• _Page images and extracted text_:
----------------------------------------
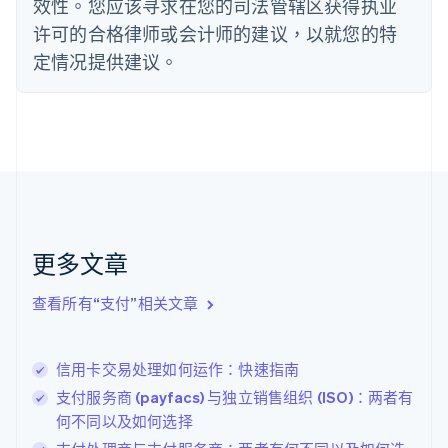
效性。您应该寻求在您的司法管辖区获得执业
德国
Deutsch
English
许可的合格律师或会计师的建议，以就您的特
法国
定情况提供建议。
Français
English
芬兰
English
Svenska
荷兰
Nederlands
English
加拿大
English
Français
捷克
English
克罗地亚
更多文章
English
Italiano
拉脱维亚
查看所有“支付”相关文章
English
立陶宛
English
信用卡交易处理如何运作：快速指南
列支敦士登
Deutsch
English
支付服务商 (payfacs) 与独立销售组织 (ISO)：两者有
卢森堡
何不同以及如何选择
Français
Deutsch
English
----------------------------------------
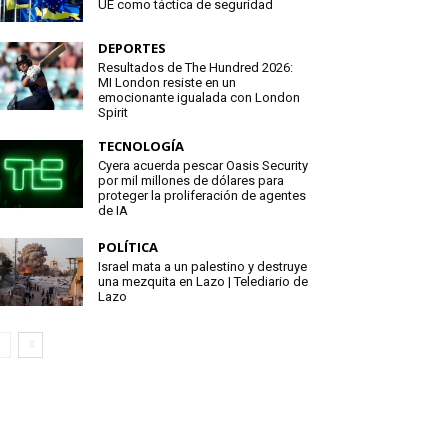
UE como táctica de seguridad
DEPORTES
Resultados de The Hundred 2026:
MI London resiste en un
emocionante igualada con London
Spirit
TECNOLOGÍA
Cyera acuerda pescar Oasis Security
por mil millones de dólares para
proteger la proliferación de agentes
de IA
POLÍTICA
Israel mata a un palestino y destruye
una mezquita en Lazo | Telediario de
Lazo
----------------------------------------
• _TASK REQUIREMENTS_: In the entries above, find each line with "London" and copy it.

• _WRITTEN REPLY_:
MI London resiste en un
emocionante igualada con London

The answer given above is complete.